Java string splitting method ignores empty substrings

It seemed to me that the behavior of java String.split() very strange.

Actually I want to split the string "aa,bb,cc,dd,,,ee" into an array on .split(",") , which gives me an array of String ["aa","bb","cc","dd","","","ee"] length 7.

But when I try to split the array "aa,bb,cc,dd,,,," String "aa,bb,cc,dd,,,," into an array, it gives me an array of length 4 means that only ["aa","bb","cc","dd"] rejects all following blank lines.

I need a procedure that splits String as "aa,bb,cc,dd,,,," into an array ["aa","bb","cc","dd","","",""] .

Is this possible with java.lang.String api?
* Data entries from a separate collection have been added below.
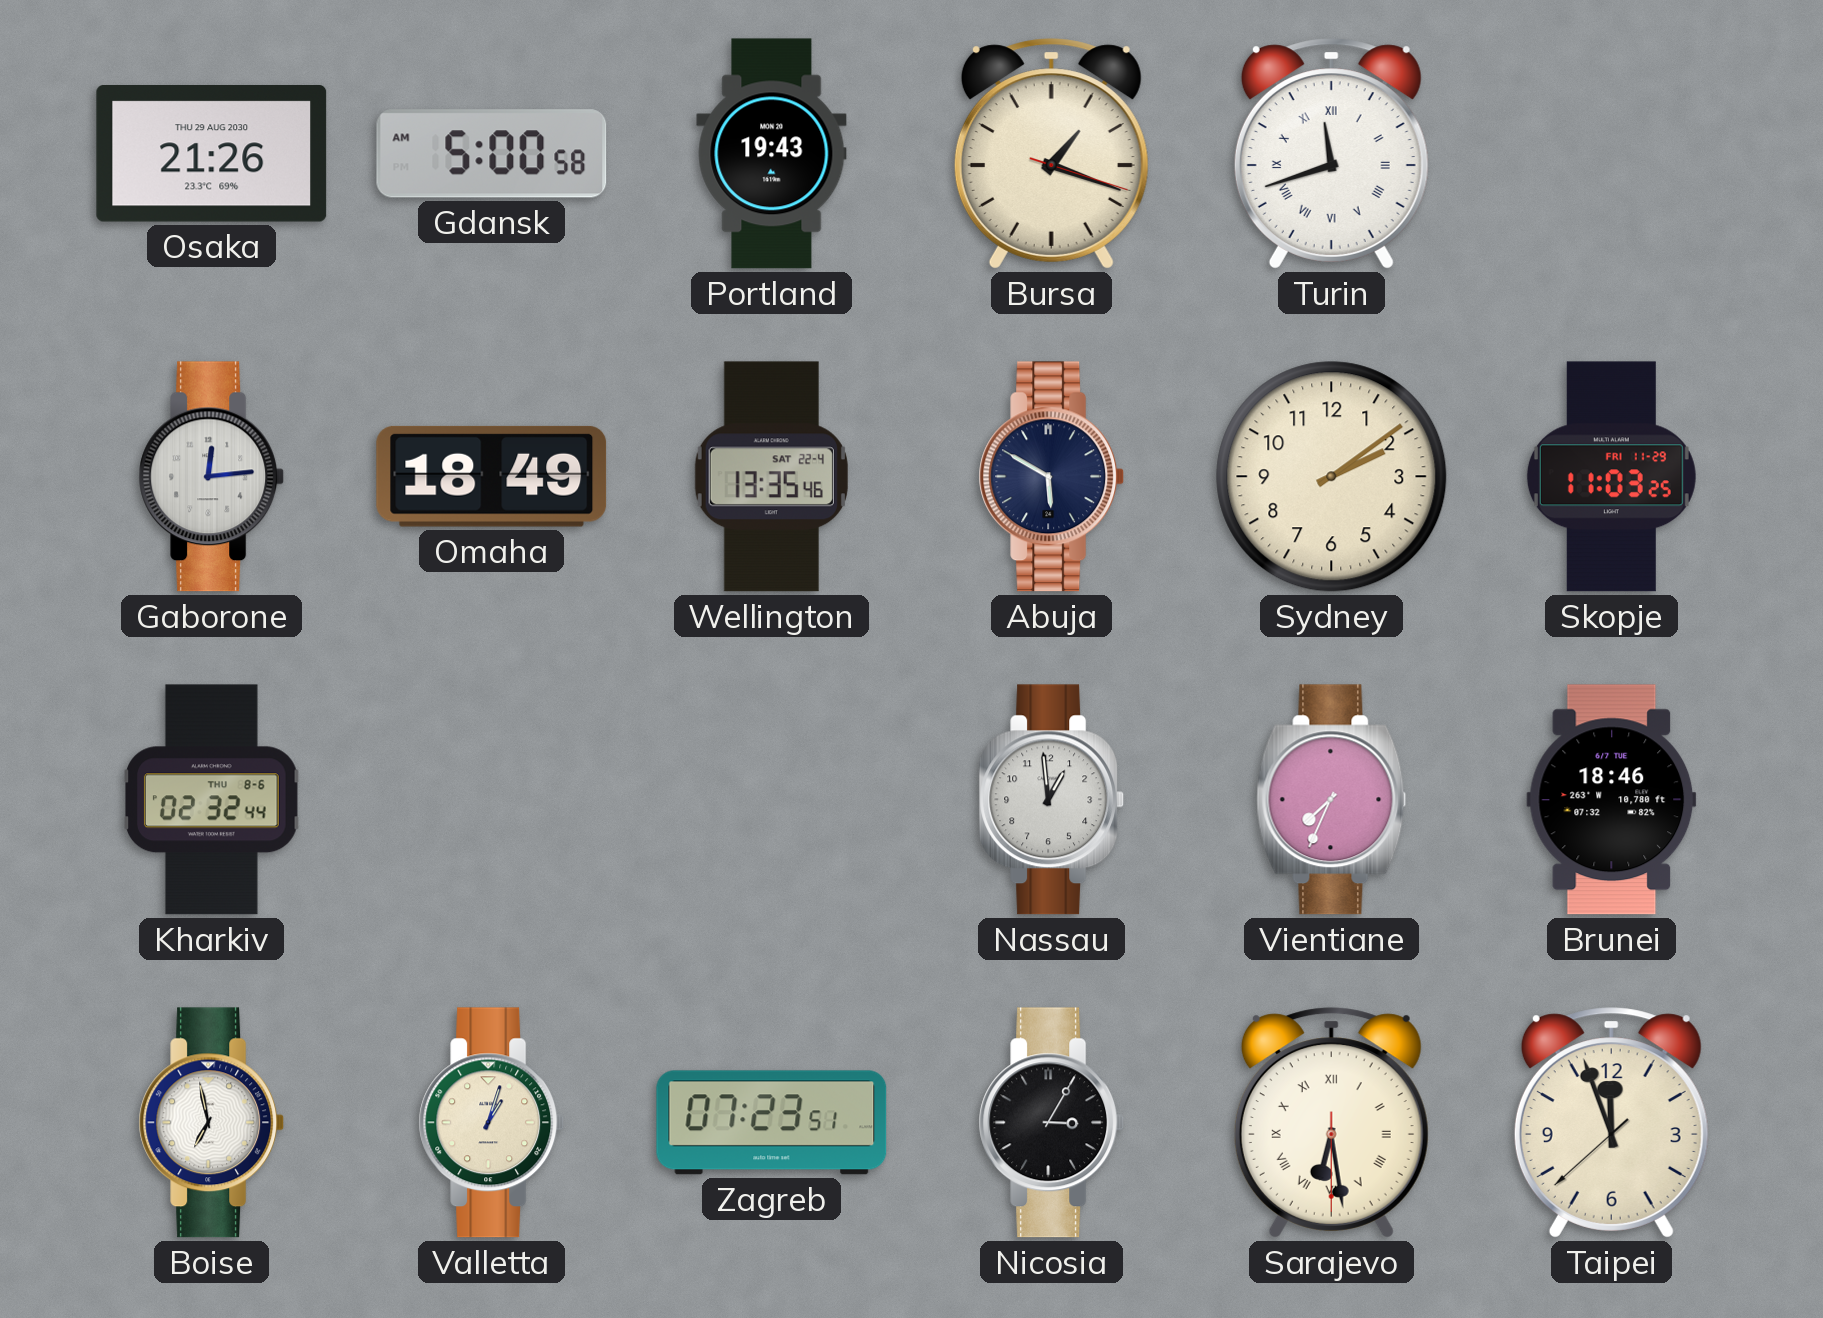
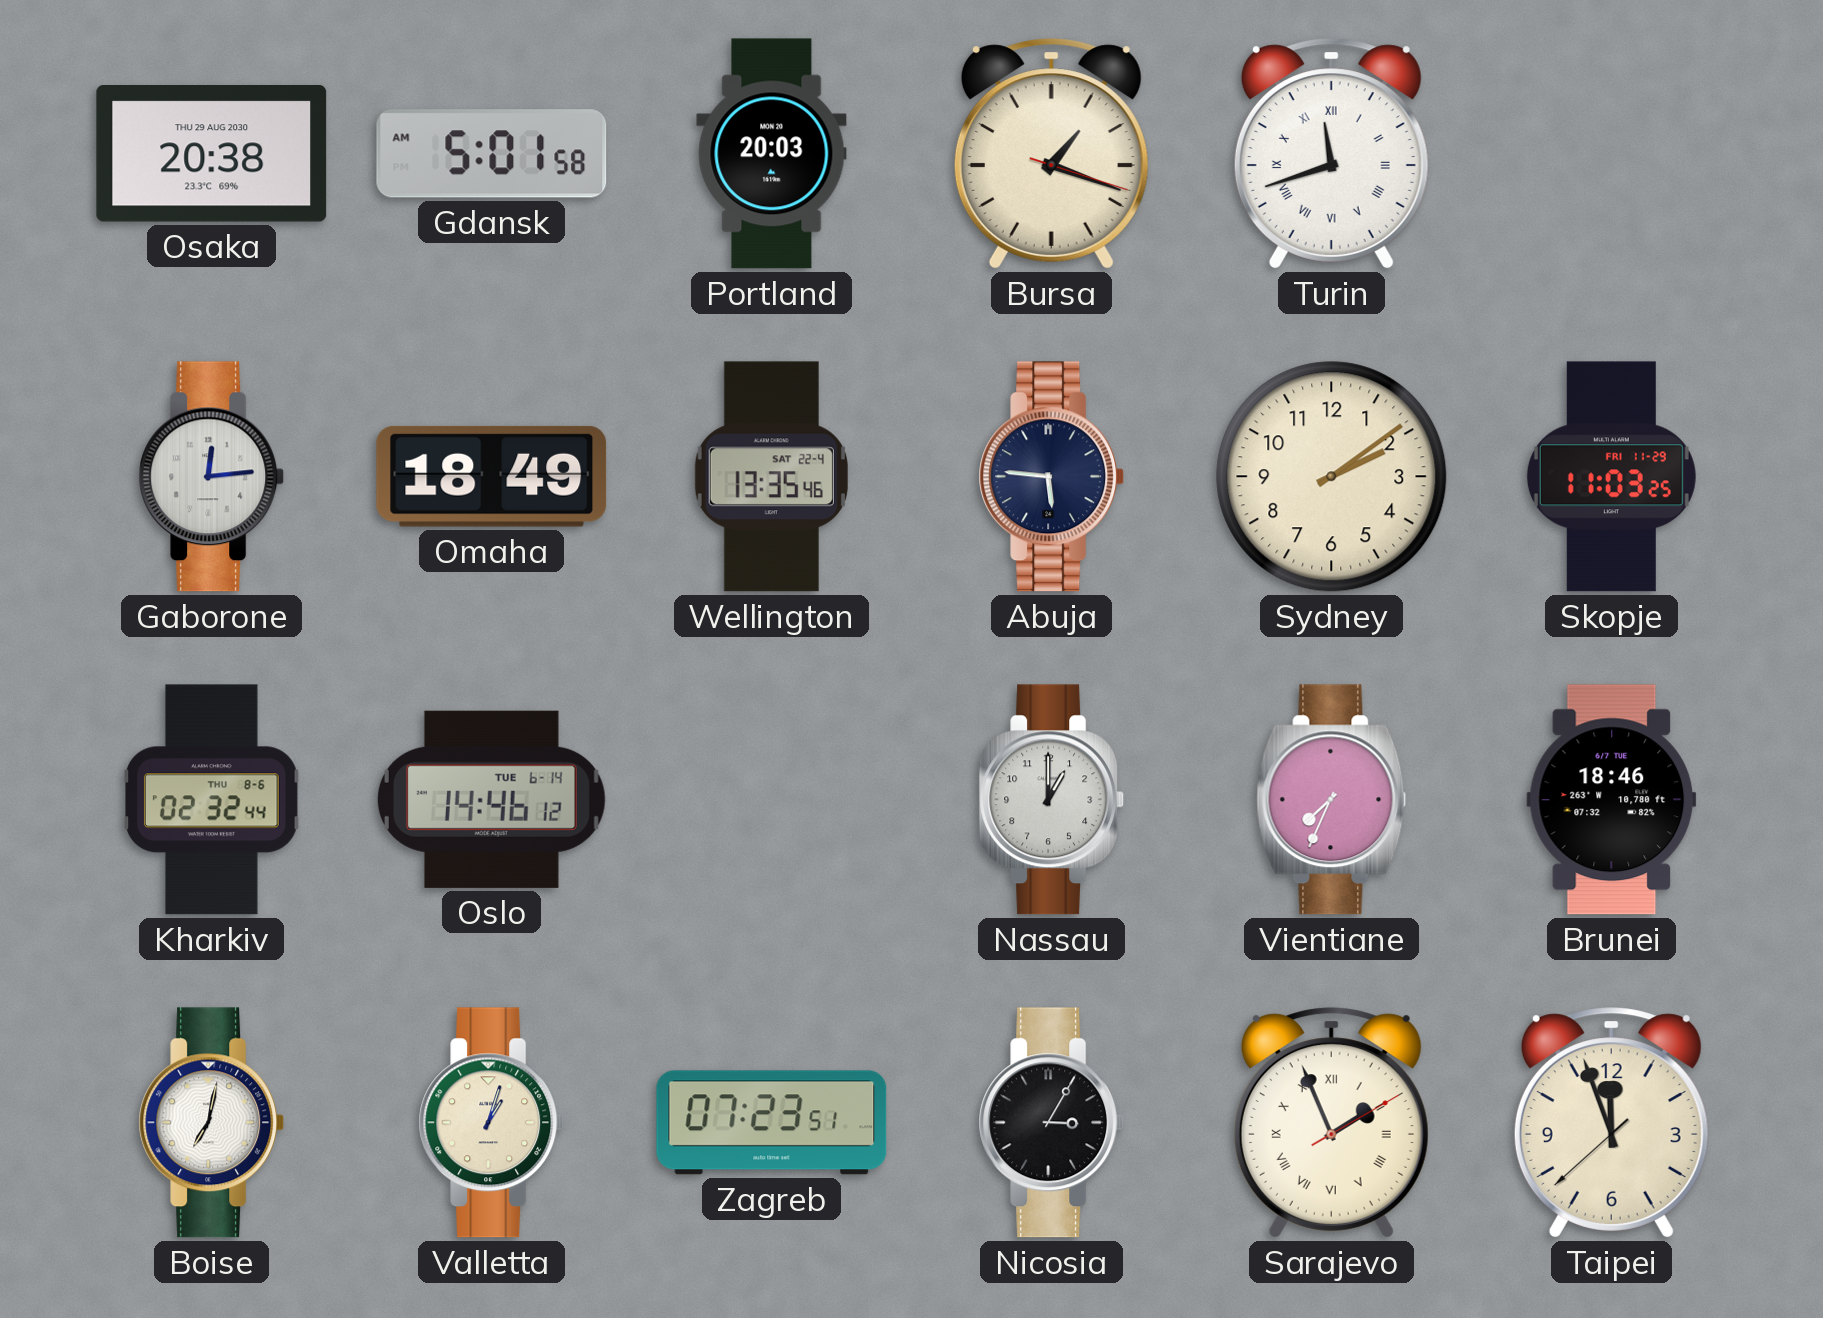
Osaka: 21:26 -> 20:38
Gdansk: 5:00 -> 5:01
Portland: 19:43 -> 20:03
Abuja: 5:50 -> 5:46
Oslo: none -> 14:46
Nassau: 12:59 -> 1:00
Boise: 6:58 -> 7:02
Sarajevo: 6:28 -> 1:56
Thanks in advance.

+9
java string arrays split regex
Feb 05 '14 at 11:05
source share
2 answers

Use String.split(String regex, int limit) with a negative limit (e.g. -1).

 "aa,bb,cc,dd,,,,".split(",", -1) 

When String.split(String regex) is called, it is called with limit = 0, which removes all trailing blank lines in the array (in most cases, see below).

The actual behavior of String.split(String regex) rather confusing:

  • Splitting an empty string will result in an array of length 1. An empty string split will always contain an array of length 1 containing an empty string.
  • Separation of ";" or ";;;" with regex ";" will lead to empty. Non-empty string markup will delete all trailing blank lines in the array.

The behavior above can be observed at least from Java 5 to Java 8.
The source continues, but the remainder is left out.